### YOUR TASK:
For each record that follows, give it back exactly, with no pictures included.

### DATA SHOWN:
******
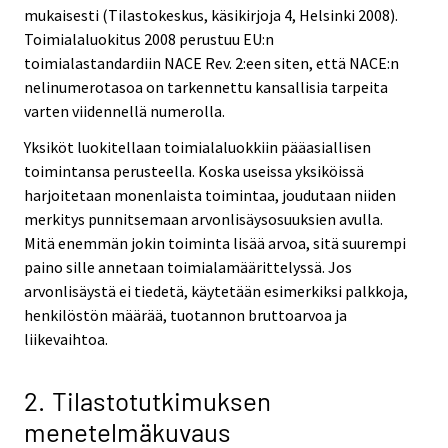
mukaisesti (Tilastokeskus, käsikirjoja 4, Helsinki 2008).
Toimialaluokitus 2008 perustuu EU:n
toimialastandardiin NACE Rev. 2:een siten, että NACE:n
nelinumerotasoa on tarkennettu kansallisia tarpeita
varten viidennellä numerolla.
Yksiköt luokitellaan toimialaluokkiin pääasiallisen
toimintansa perusteella. Koska useissa yksiköissä
harjoitetaan monenlaista toimintaa, joudutaan niiden
merkitys punnitsemaan arvonlisäysosuuksien avulla.
Mitä enemmän jokin toiminta lisää arvoa, sitä suurempi
paino sille annetaan toimialamäärittelyssä. Jos
arvonlisäystä ei tiedetä, käytetään esimerkiksi palkkoja,
henkilöstön määrää, tuotannon bruttoarvoa ja
liikevaihtoa.
2. Tilastotutkimuksen
menetelmäkuvaus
******
### ANSWER FOR THE TASK:
mukaisesti (Tilastokeskus, käsikirjoja 4, Helsinki 2008).
Toimialaluokitus 2008 perustuu EU:n
toimialastandardiin NACE Rev. 2:een siten, että NACE:n
nelinumerotasoa on tarkennettu kansallisia tarpeita
varten viidennellä numerolla.
Yksiköt luokitellaan toimialaluokkiin pääasiallisen
toimintansa perusteella. Koska useissa yksiköissä
harjoitetaan monenlaista toimintaa, joudutaan niiden
merkitys punnitsemaan arvonlisäysosuuksien avulla.
Mitä enemmän jokin toiminta lisää arvoa, sitä suurempi
paino sille annetaan toimialamäärittelyssä. Jos
arvonlisäystä ei tiedetä, käytetään esimerkiksi palkkoja,
henkilöstön määrää, tuotannon bruttoarvoa ja
liikevaihtoa.
2. Tilastotutkimuksen
menetelmäkuvaus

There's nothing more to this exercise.